What are the risks of Atrial Fibrillation?

Stroke

The main risk associated with AF is stroke. This occurs because the atria are fibrillating and not beating in a co-ordinated way. The lack of sufficient contraction means that the blood in the atria becomes stagnant and can form clots. These clots can break off and travel anywhere in the body, but most worryingly, they can travel to the brain and cause a stroke.

Many healthcare professionals now use an assessment tool which has international recognition and approval: CHADS2 or CHA2DS2VASc.

CHADS2

Congestive heart disease 1 point
Hypertension                        1 point
Age (75 years +)                  1 point
Diabetes                                1 point
Stroke or previous TIA         2 points

Score

If you score 0 points and are aged under 65 years, you are at no risk of AF-related stroke. Therefore, there is no necessity to be on anticoagulant or antiplatelet treatment.

If you score 0 points and are aged over 65 years, you are at low risk of AF-related stroke. Therefore, there is no necessity to be on anticoagulant or antiplatelet treatment.

If you score 1 point, you are moderate risk of AF-related stroke.
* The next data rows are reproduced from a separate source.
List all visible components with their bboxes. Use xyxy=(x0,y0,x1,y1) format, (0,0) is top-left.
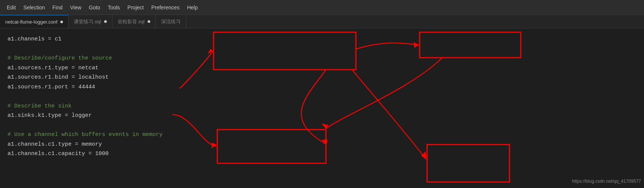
code-line-12: a1.channels.c1.capacity = 1000 xyxy=(7,149,637,159)
menu-find[interactable]: Find xyxy=(49,3,66,12)
watermark: https://blog.csdn.net/qq_41709577 xyxy=(572,178,641,185)
tab-dot-1 xyxy=(104,20,107,23)
code-line-3: a1.sources.r1.type = netcat xyxy=(7,63,637,73)
tab-dot-2 xyxy=(148,20,150,23)
tab-label-3: 深活练习 xyxy=(161,18,181,25)
tab-1[interactable]: 课堂练习.sql xyxy=(69,15,112,28)
tab-3[interactable]: 深活练习 xyxy=(156,15,186,28)
code-line-0: a1.channels = c1 xyxy=(7,34,637,44)
code-line-7: # Describe the sink xyxy=(7,101,637,111)
menu-bar: Edit Selection Find View Goto Tools Proj… xyxy=(0,0,644,15)
tab-label-1: 课堂练习.sql xyxy=(74,18,101,25)
code-line-1 xyxy=(7,44,637,54)
tab-dot-0 xyxy=(60,21,63,23)
menu-project[interactable]: Project xyxy=(124,3,148,12)
tab-label-2: 谷粒影音.sql xyxy=(118,18,145,25)
menu-goto[interactable]: Goto xyxy=(85,3,104,12)
tab-bar: netcat-flume-logger.conf 课堂练习.sql 谷粒影音.s… xyxy=(0,15,644,28)
menu-help[interactable]: Help xyxy=(183,3,202,12)
code-line-5: a1.sources.r1.port = 44444 xyxy=(7,82,637,92)
tab-label-0: netcat-flume-logger.conf xyxy=(5,19,57,25)
code-line-8: a1.sinks.k1.type = logger xyxy=(7,111,637,121)
code-line-4: a1.sources.r1.bind = localhost xyxy=(7,73,637,82)
menu-selection[interactable]: Selection xyxy=(19,3,49,12)
code-line-2: # Describe/configure the source xyxy=(7,54,637,63)
code-line-9 xyxy=(7,121,637,130)
menu-edit[interactable]: Edit xyxy=(3,3,19,12)
tab-0[interactable]: netcat-flume-logger.conf xyxy=(0,15,69,28)
code-line-10: # Use a channel which buffers events in … xyxy=(7,130,637,140)
editor-area: a1.channels = c1 # Describe/configure th… xyxy=(0,28,644,188)
menu-tools[interactable]: Tools xyxy=(104,3,124,12)
code-line-6 xyxy=(7,92,637,101)
menu-view[interactable]: View xyxy=(66,3,85,12)
menu-preferences[interactable]: Preferences xyxy=(148,3,183,12)
tab-2[interactable]: 谷粒影音.sql xyxy=(112,15,156,28)
code-line-11: a1.channels.c1.type = memory xyxy=(7,140,637,149)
Therefore, you might be considered for treatment, depending on other factors such as your age.

If you score 2 points, your are at high risk of AF-related stroke. Therefore, you should be considered for anticoagulant treatment.

CHA2DS2VASc (developed since 2010)

Congestive heart disease 1 point
Hypertension                        1 point
Age (75 years +)                  2 points
Diabetes                                1 point
Stroke or previous TIA         2 points
Vascular heart disease      1 point
Age (65-74 years)                1 point
Sex category (female)         1 point

Score

If you score 0 points, you are low risk. Therefore anticoagulant or antiplatelet treatment is not necessary.

If you score 1 point, you are at moderate risk. Therefore, you should be considered for treatment.

If you score 2 points or more, you are at high risk. Therefore, anticoagulant treatment is recommended.

Professor Ben Freedman, Prof. of Cardiology, Concord Hospital and spokesperson for AF Association Australia, raised awareness AF and highlights a diagnostic device that can screen for AF during World Heart Rhythm Week 2012:

Heart Failure

Having an uncontrolled heart rate for long periods of time (weeks or months) can damage the heart and you should check with your doctor that your heart rate is controlled adequately. In extreme cases, often when the rate is very fast or when it happens in a damaged heart, AF can cause heart failure, which means that the heart becomes weak, as a result of the rapid rhythm. As the heart weakens, blood flows back into the lungs and affects the normal breathing pattern.

AF is also associated with a slightly increased risk of death although this is a very small risk and generally AF is not considered a life threatening disease in its own right. Why AF is associated with increased risk of death is not understood.